Callbacks to the 4th series in the qual will be 7 dogs.

2 - 10 - 16 - 19 - 24 - 25 - 26

Arleen


----------



## speedy (Oct 24, 2005)

18 open dogs back to land blind which just started
Sorry dont have callbacks


----------



## JeffLusk (Oct 23, 2007)

speedy said:


> 18 open dogs back to land blind which just started
> Sorry dont have callbacks


54 to 18!!! wow


----------



## Troopers Mom (Nov 19, 2005)

Qual Results:

1. #16 Wood River's Little Diesel O/H Bill Fruehling
2. #25 Rockliff's Justdoit O/H Paul Foster
3. #10 Wasatch's Red Desert Rainy O/H Gale Mettenbrink
4. #19 Shaken-Not Stirred (O) Jon & Carol Knapp (H) Linda Harger

No RJ and no J's Congratulations to all placers.

Arleen


----------



## BonMallari (Feb 7, 2008)

Troopers Mom said:


> Qual Results:
> *
> 1. #16 Wood River's Little Diesel O/H Bill Fruehling*
> 2. #25 Rockliff's Justdoit O/H Paul Foster
> ...


Turbo is from the breeding of Shaq to FC AFC Citori's Accept No Substitute...the breeders Lynn and Michael Moore....nice connections


----------



## Judy Myers (Feb 15, 2009)

Congrats to Gale and Rainy. A colored ribbon makes such a nice birthday present.


----------



## Annette (Mar 21, 2004)

Congratulations to all those that placed in the Qual.


----------



## BonMallari (Feb 7, 2008)

JeffLusk said:


> 54 to 18!!! wow



that's nothing...they came back with 5 dogs for the third series...

on to amateur I guess


----------



## Troopers Mom (Nov 19, 2005)

BonMallari said:


> that's nothing...they came back with 5 dogs for the third series...
> 
> on to amateur I guess


Wow! Are all dogs having a bad day? Is the test just too difficult? And could we possibly see no one finishing today? It will be interesting to see how this all plays out. 

Arleen


----------



## BonMallari (Feb 7, 2008)

Troopers Mom said:


> Wow! Are all dogs having a bad day? Is the test just too difficult? And could we possibly see no one finishing today? It will be interesting to see how this all plays out.
> 
> Arleen


that's exactly what we were thinking, if any of the five picks up they may have only a couple left for the water marks...would love to be at the tailgate and hear some of the comments from those that were dropped...;-)


----------



## Troopers Mom (Nov 19, 2005)

BonMallari said:


> that's exactly what we were thinking, if any of the five picks up they may have only a couple left for the water marks...would love to be at the tailgate and hear some of the comments from those that were dropped...;-)

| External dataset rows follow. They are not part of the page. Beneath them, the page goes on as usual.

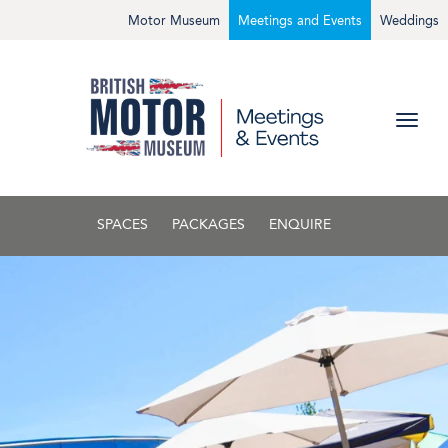
Motor Museum
Meetings and Events
Weddings
SPACES
PACKAGES
ENQUIRE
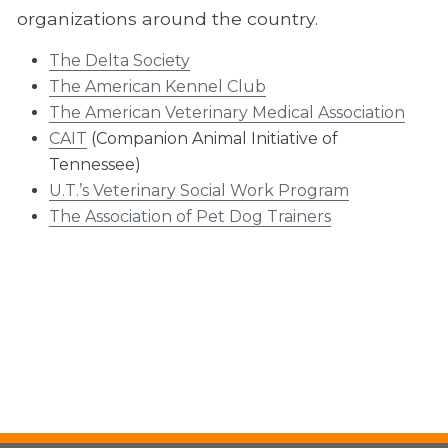
organizations around the country.
Continuing Education
The Delta Society
HABIT
The American Kennel Club
About HABIT
The American Veterinary Medical Association
CAIT
(Companion Animal Initiative of
HABIT Facilities
Tennessee)
Meeting Information
U.T.’s Veterinary Social Work Program
The Association of Pet Dog Trainers
HABIT FAQ
Resources
Start a Program
Volunteering
Office of Outreach and Global Engagement
Veterinary Social Work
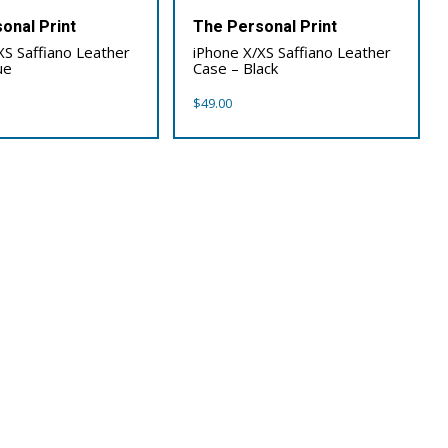
onal Print
The Personal Print
XS Saffiano Leather
iPhone X/XS Saffiano Leather
ue
Case – Black
$
49.00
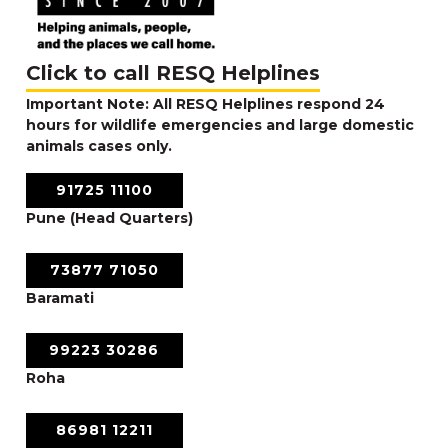
Click to call RESQ Helplines
Important Note: All RESQ Helplines respond 24
hours for wildlife emergencies and large domestic
animals cases only.
91725 11100
Pune (Head Quarters)
73877 71050
Baramati
99223 30286
Roha
86981 12211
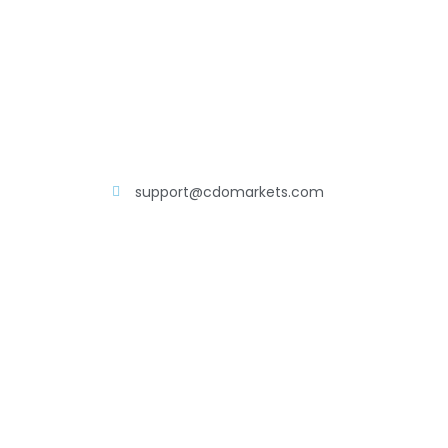
support@cdomarkets.com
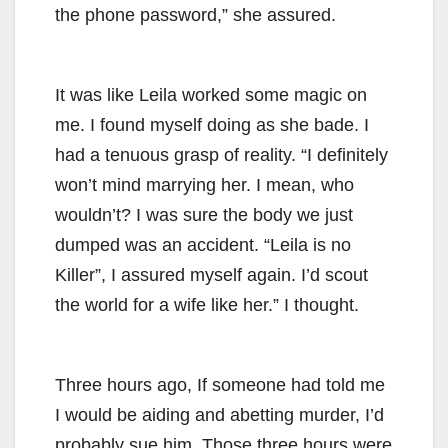
the phone password,” she assured.
It was like Leila worked some magic on
me. I found myself doing as she bade. I
had a tenuous grasp of reality. “I definitely
won’t mind marrying her. I mean, who
wouldn’t? I was sure the body we just
dumped was an accident. “Leila is no
Killer”, I assured myself again. I’d scout
the world for a wife like her.” I thought.
Three hours ago, If someone had told me
I would be aiding and abetting murder, I’d
probably sue him. Those three hours were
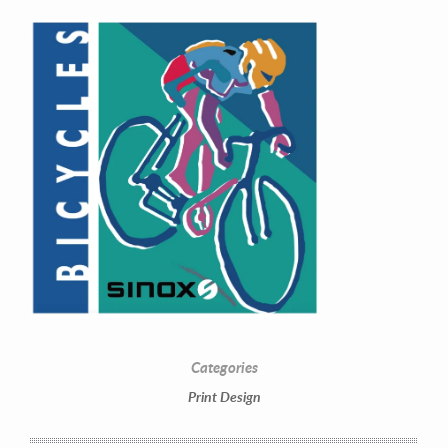
Contact Information
Mike Quon
Greater New York City Area
Categories
P: 732.212.9200
Print Design
E:
mikequon@me.com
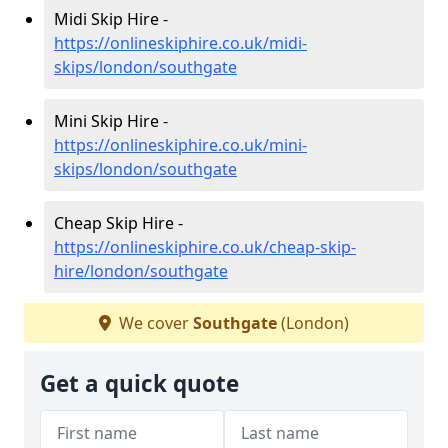
Midi Skip Hire -
https://onlineskiphire.co.uk/midi-
skips/london/southgate
Mini Skip Hire -
https://onlineskiphire.co.uk/mini-
skips/london/southgate
Cheap Skip Hire -
https://onlineskiphire.co.uk/cheap-skip-
hire/london/southgate
We cover
Southgate
(London)
Get a quick quote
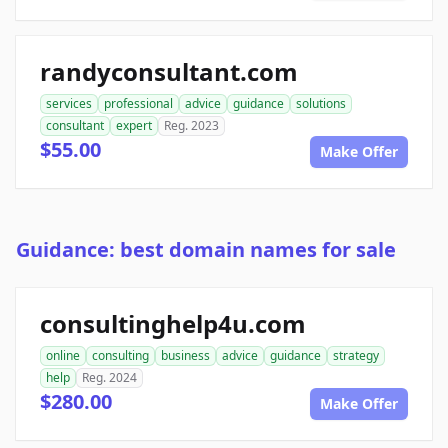
randyconsultant.com
services
professional
advice
guidance
solutions
consultant
expert
Reg. 2023
$55.00
Make Offer
Guidance: best domain names for sale
consultinghelp4u.com
online
consulting
business
advice
guidance
strategy
help
Reg. 2024
$280.00
Make Offer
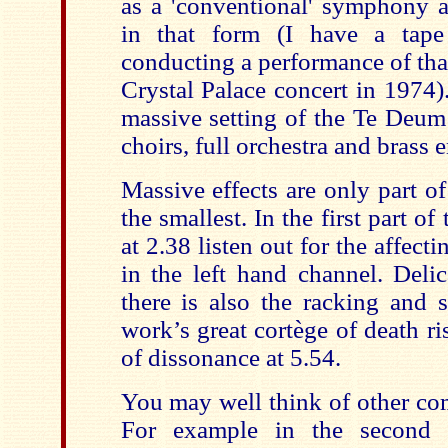
as a 'conventional' symphony 
in that form (I have a tape
conducting a performance of that
Crystal Palace concert in 1974)
massive setting of the Te Deum 
choirs, full orchestra and brass 
Massive effects are only part of
the smallest. In the first part 
at 2.38 listen out for the affecti
in the left hand channel. Deli
there is also the racking and 
work’s great cortège of death ris
of dissonance at 5.54.
You may well think of other com
For example in the second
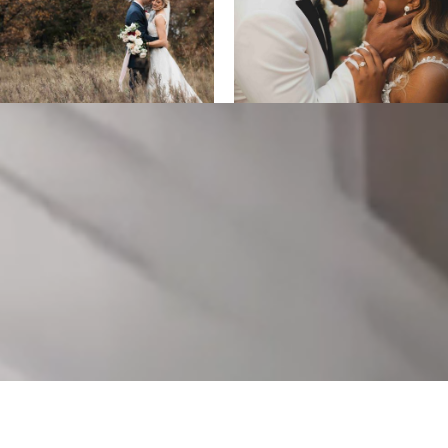
ALL DESIGNS, IMAGES, AND VIDEO COPYRIGHT 2025 EPIC
PRODUCTIONS.
SUPPORTED BY
ANIMUS DIGITAL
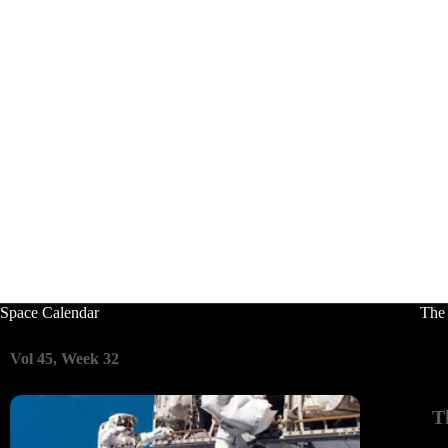
Space Calendar
The
Vol 45, Week 32
T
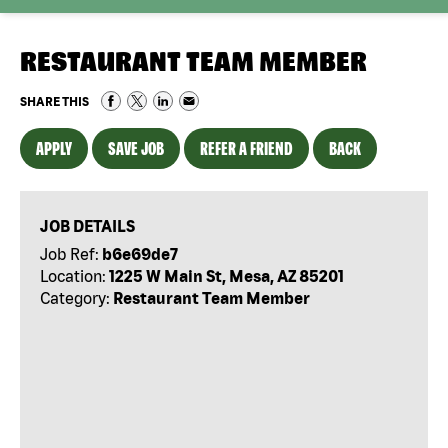
RESTAURANT TEAM MEMBER
SHARE THIS
APPLY
SAVE JOB
REFER A FRIEND
BACK
JOB DETAILS
Job Ref:
b6e69de7
Location:
1225 W Main St, Mesa, AZ 85201
Category:
Restaurant Team Member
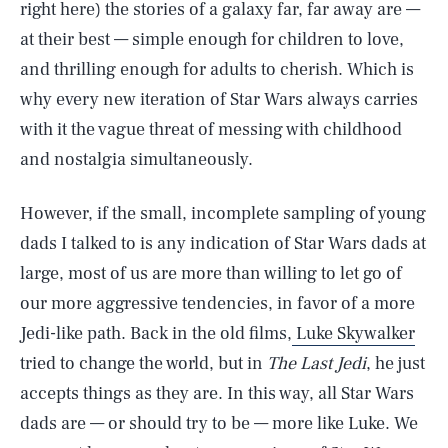
right here) the stories of a galaxy far, far away are —
at their best — simple enough for children to love,
and thrilling enough for adults to cherish. Which is
why every new iteration of Star Wars always carries
with it the vague threat of messing with childhood
and nostalgia simultaneously.
However, if the small, incomplete sampling of young
dads I talked to is any indication of Star Wars dads at
large, most of us are more than willing to let go of
our more aggressive tendencies, in favor of a more
Jedi-like path. Back in the old films,
Luke Skywalker
tried to change the world, but in
The Last Jedi
, he just
accepts things as they are. In this way, all Star Wars
dads are — or should try to be — more like Luke. We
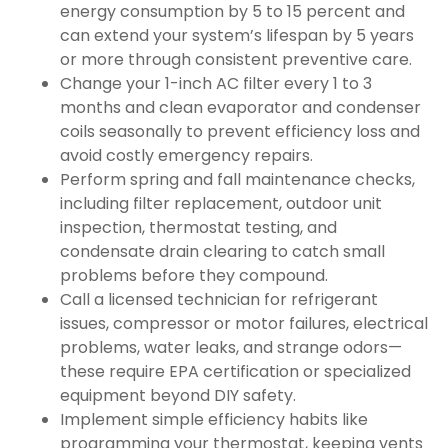
energy consumption by 5 to 15 percent and
can extend your system’s lifespan by 5 years
or more through consistent preventive care.
Change your 1-inch AC filter every 1 to 3
months and clean evaporator and condenser
coils seasonally to prevent efficiency loss and
avoid costly emergency repairs.
Perform spring and fall maintenance checks,
including filter replacement, outdoor unit
inspection, thermostat testing, and
condensate drain clearing to catch small
problems before they compound.
Call a licensed technician for refrigerant
issues, compressor or motor failures, electrical
problems, water leaks, and strange odors—
these require EPA certification or specialized
equipment beyond DIY safety.
Implement simple efficiency habits like
programming your thermostat, keeping vents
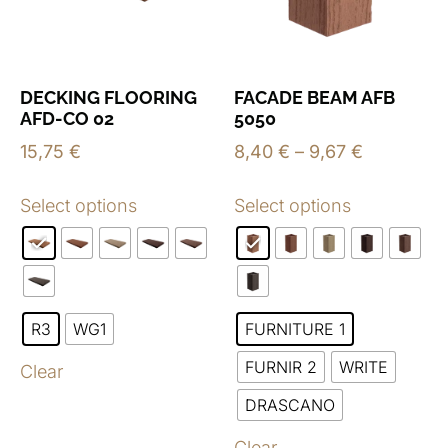
DECKING FLOORING
FACADE BEAM AFB
AFD-CO 02
5050
15,75
€
8,40
€
–
9,67
€
Select options
Select options
R3
WG1
FURNITURE 1
FURNIR 2
WRITE
Clear
DRASCANO
Clear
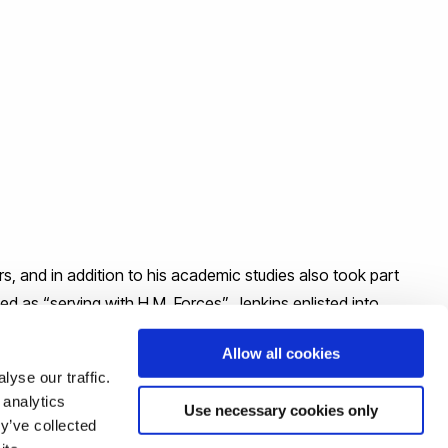
 and in addition to his academic studies also took part
ted as “serving with H.M. Forces”. Jenkins enlisted into
 (Shropshire and Cheshire Yeomanry). He was killed on 22
Allow all cookies
yse our traffic.
 analytics
Use necessary cookies only
y’ve collected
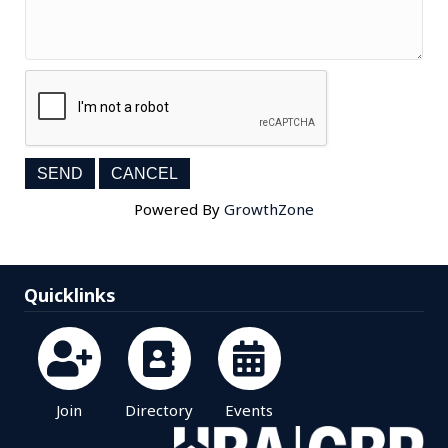
Powered By
GrowthZone
Quicklinks
Join
Directory
Events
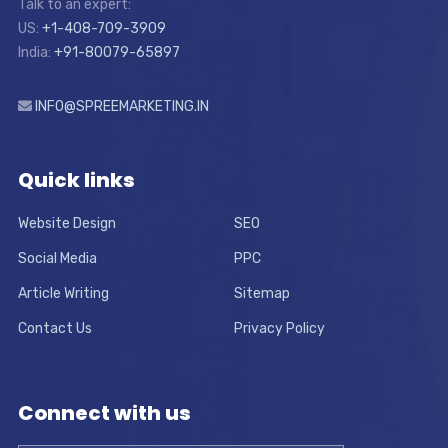
Talk to an expert:
US:
+1-408-709-3909
India:
+91-80079-65897
INFO@SPREEMARKETING.IN
Quick links
Website Design
SEO
Social Media
PPC
Article Writing
Sitemap
Contact Us
Privacy Policy
Connect with us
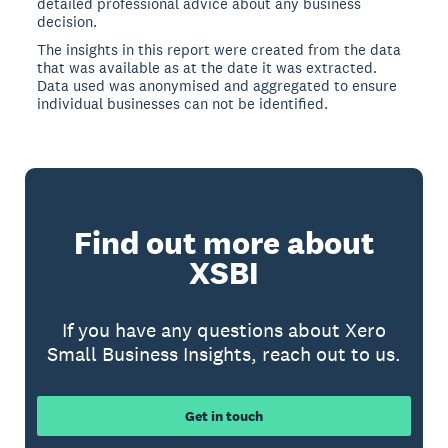
detailed professional advice about any business
decision.
The insights in this report were created from the data
that was available as at the date it was extracted.
Data used was anonymised and aggregated to ensure
individual businesses can not be identified.
Find out more about
XSBI
If you have any questions about Xero
Small Business Insights, reach out to us.
Get in touch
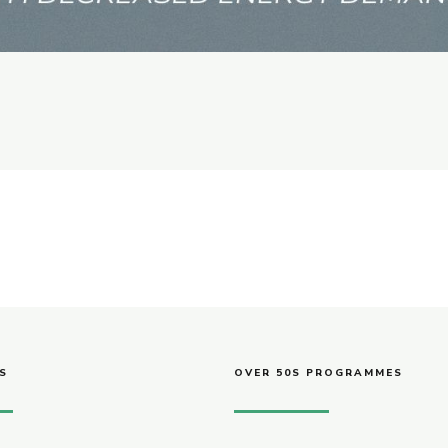
S
OVER 50S PROGRAMMES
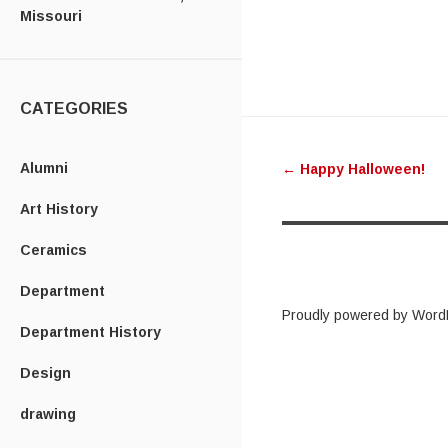
Missouri
CATEGORIES
Post
Alumni
←
Happy Halloween!
navigatio
Art History
Ceramics
Department
Proudly powered by Word
Department History
Design
drawing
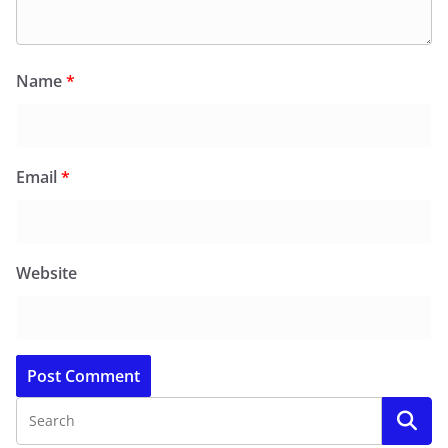
Name
*
Email
*
Website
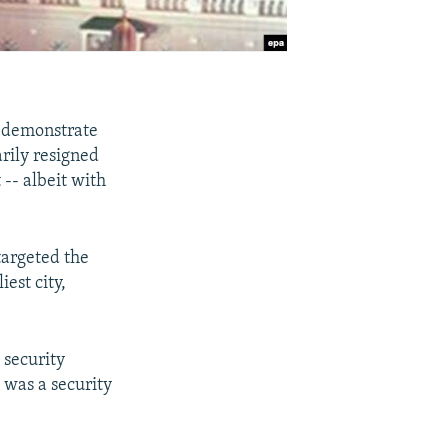
a demonstrate
rily resigned
t -- albeit with
argeted the
iest city,
 security
t was a security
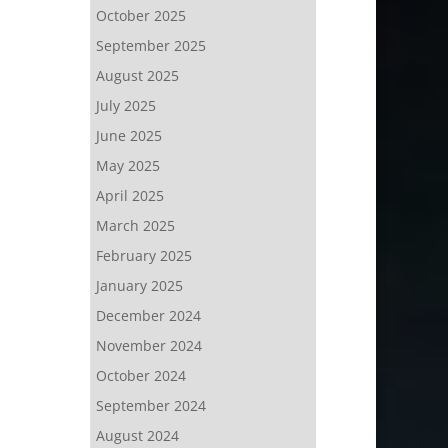
October 2025
September 2025
August 2025
July 2025
June 2025
May 2025
April 2025
March 2025
February 2025
January 2025
December 2024
November 2024
October 2024
September 2024
August 2024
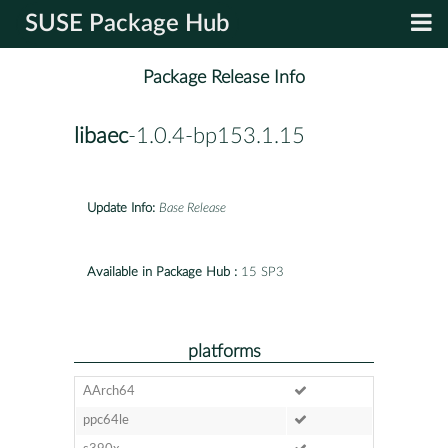
SUSE Package Hub
Package Release Info
libaec
-1.0.4-bp153.1.15
Update Info:
Base Release
Available in Package Hub :
15 SP3
platforms
AArch64
ppc64le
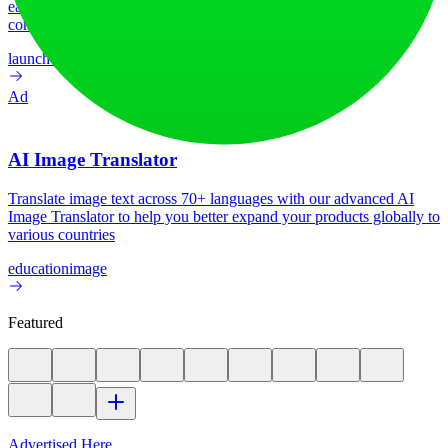
earn upvotes, get discovered, and build momentum with a
community that loves what is next.
launch-platform
marketing
Ad
AI Image Translator
Translate image text across 70+ languages with our advanced AI
Image Translator to help you better expand your products globally to
various countries
education
image
Featured
Advertised Here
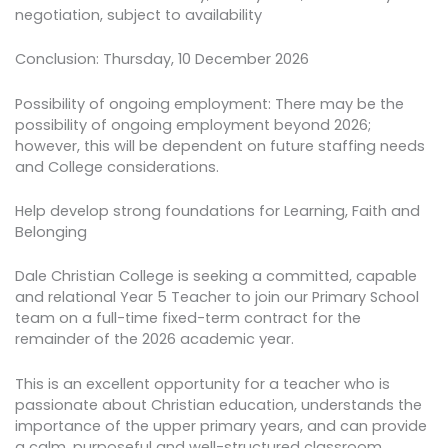
negotiation, subject to availability
Conclusion: Thursday, 10 December 2026
Possibility of ongoing employment: There may be the
possibility of ongoing employment beyond 2026;
however, this will be dependent on future staffing needs
and College considerations.
Help develop strong foundations for Learning, Faith and
Belonging
Dale Christian College is seeking a committed, capable
and relational Year 5 Teacher to join our Primary School
team on a full-time fixed-term contract for the
remainder of the 2026 academic year.
This is an excellent opportunity for a teacher who is
passionate about Christian education, understands the
importance of the upper primary years, and can provide
a calm, purposeful and well-structured classroom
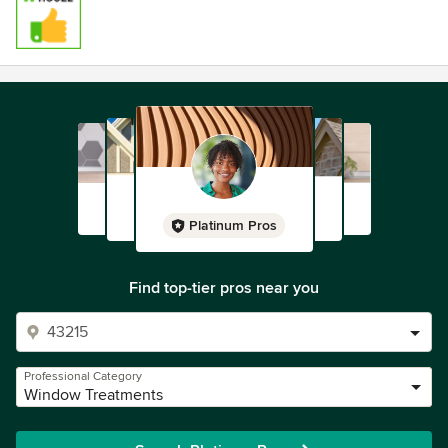
Platinum Pros
Find top-tier pros near you
Professional Category
Window Treatments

I was told that our dog went out in the first series but it wasn't the test's fault. He simply just hunted short of the third bird by about 10 yards.

Arleen


----------



## North Mountain (Oct 20, 2003)

There are 13 back to the third series. Five were dropped.


----------



## BonMallari (Feb 7, 2008)

North Mountain said:


> There are 13 back to the third series. Five were dropped.


Thanks for the correction....I got the call at oh dark thirty this morning so the misreporting is my fault...either way we( Nola ) were one of the five..

My error..


----------



## North Mountain (Oct 20, 2003)

Sorry about Nola, I was behind her in the first series and she had a really nice job. 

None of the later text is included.